# Rene Pomerelle



## jeffbeish (Mar 2, 2003)

Rene Pomerelle died February 17th. Do not know details. I knew him in the 1960's. He will be missed.


----------



## arnisador (Mar 3, 2003)

From here:



> SENSEI RENE POMERELLE DIED FEBRUARY 17TH IN TOCOMA WS, GRAVESIDE SERVICES WILLBE HELD AT THE NATIONAL CEMETERY IN KENT WS ON TUESDAY FEB 25TH AT 2:00 p.m.


----------



## ace (Mar 10, 2003)

> _Originally posted by jeffbeish _
> *Rene Pomerelle died February 17th. Do not know details. I knew him in the 1960's.
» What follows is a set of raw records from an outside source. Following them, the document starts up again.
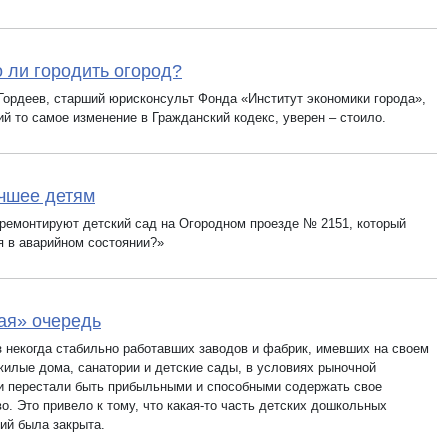
 ли городить огород?
Гордеев, старший юрисконсульт Фонда «Институт экономики города»,
й то самое изменение в Гражданский кодекс, уверен – стоило.
чшее детям
тремонтируют детский сад на Огородном проезде № 2151, который
я в аварийном состоянии?»
ая» очередь
з некогда стабильно работавших заводов и фабрик, имевших на своем
жилые дома, санатории и детские сады, в условиях рыночной
и перестали быть прибыльными и способными содержать свое
о. Это привело к тому, что какая-то часть детских дошкольных
ий была закрыта.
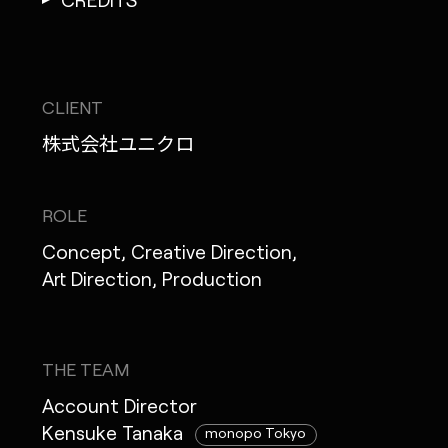
CLIENT
株式会社ユニクロ
ROLE
Concept, Creative Direction,
Art Direction, Production
THE TEAM
Account Director
Kensuke Tanaka
monopo Tokyo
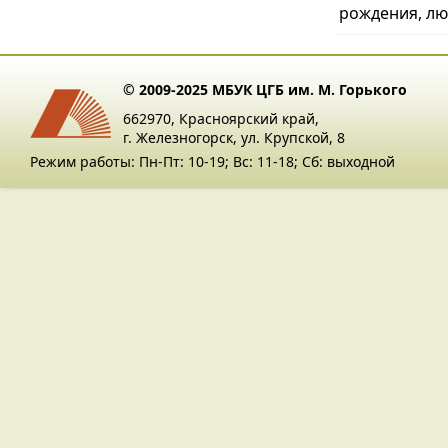
рождения, люб
© 2009-2025 МБУК ЦГБ им. М. Горького
662970, Красноярский край,
г. Железногорск, ул. Крупской, 8
Режим работы: Пн-Пт: 10-19; Вс: 11-18; Сб: выходной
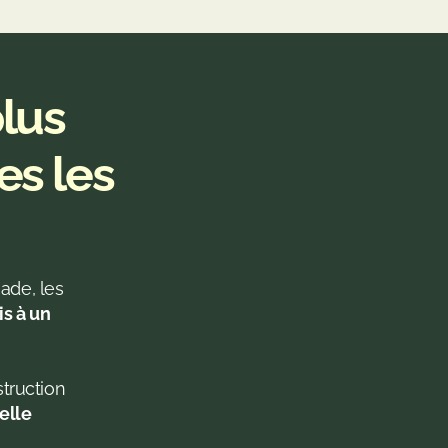
lus
es les
ade, les 
s à un 
lle 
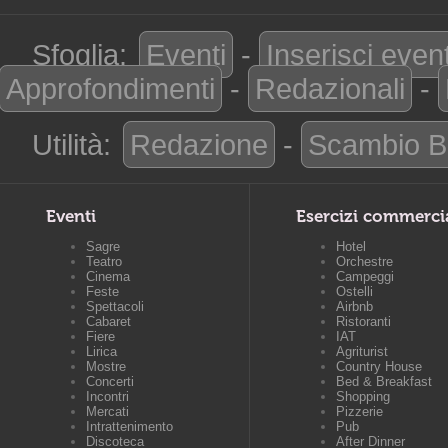
Sfoglia:
Eventi
-
Inserisci even
Approfondimenti
-
Redazionali
-
Utilità:
Redazione
-
Scambio B
Eventi
Esercizi commerci
Sagre
Hotel
Teatro
Orchestre
Cinema
Campeggi
Feste
Ostelli
Spettacoli
Airbnb
Cabaret
Ristoranti
Fiere
IAT
Lirica
Agriturist
Mostre
Country House
Concerti
Bed & Breakfast
Incontri
Shopping
Mercati
Pizzerie
Intrattenimento
Pub
Discoteca
After Dinner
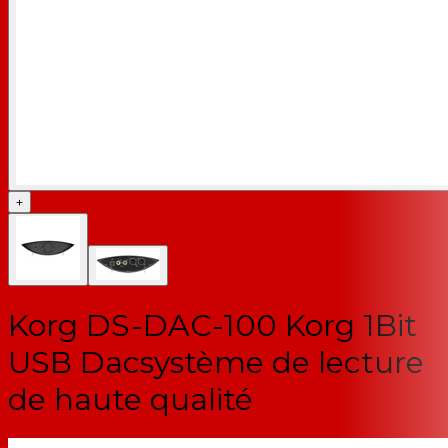
+
Korg DS-DAC-100 Korg 1Bit
USB Dacsystème de lecture
de haute qualité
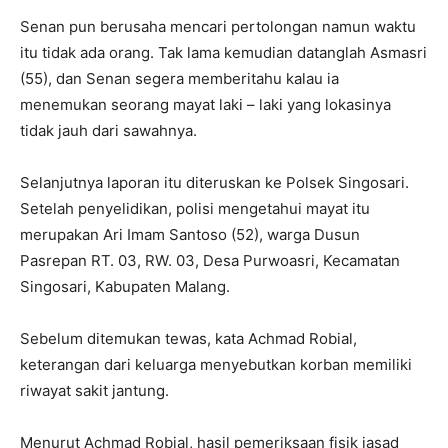
Senan pun berusaha mencari pertolongan namun waktu
itu tidak ada orang. Tak lama kemudian datanglah Asmasri
(55), dan Senan segera memberitahu kalau ia
menemukan seorang mayat laki – laki yang lokasinya
tidak jauh dari sawahnya.
Selanjutnya laporan itu diteruskan ke Polsek Singosari.
Setelah penyelidikan, polisi mengetahui mayat itu
merupakan Ari Imam Santoso (52), warga Dusun
Pasrepan RT. 03, RW. 03, Desa Purwoasri, Kecamatan
Singosari, Kabupaten Malang.
Sebelum ditemukan tewas, kata Achmad Robial,
keterangan dari keluarga menyebutkan korban memiliki
riwayat sakit jantung.
Menurut Achmad Robial, hasil pemeriksaan fisik jasad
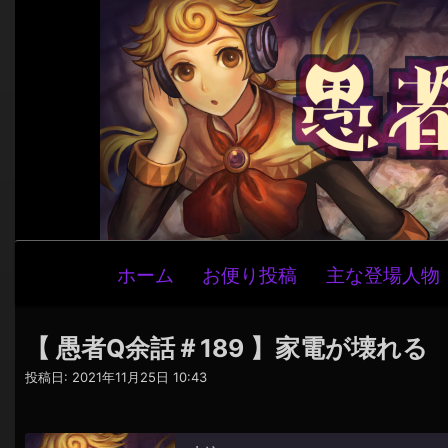
メ
ホーム
お便り投稿
主な登場人物
イ
ン
ナ
【 愚者Q余話＃189 】家電が壊れる
ビ
投稿日:
2021年11月25日 10:43
ゲ
ー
He will be missed. *



Sorry to Here of The Loss of Your Friend
God Bless Him & his Family:wah: :wah: :wah:


----------



## jeffbeish (May 21, 2003)

Guess no one knew Rene here.  

Just checking in -- been lurking.


----------



## arnisador (May 21, 2003)

Don't just lurk, start something!


----------



## jeffbeish (May 22, 2003)

> _Originally posted by arnisador _
> *Don't just lurk, start something! *



Heh, heh. I'm mostly all played out. Will respond whenever the spirit strikes me


----------



## J-kid (May 23, 2003)

My coach said that was his old friend and he ment to see him awhile ago, he wishs he had.  He has not seen him since he opened his new gym in washington.


----------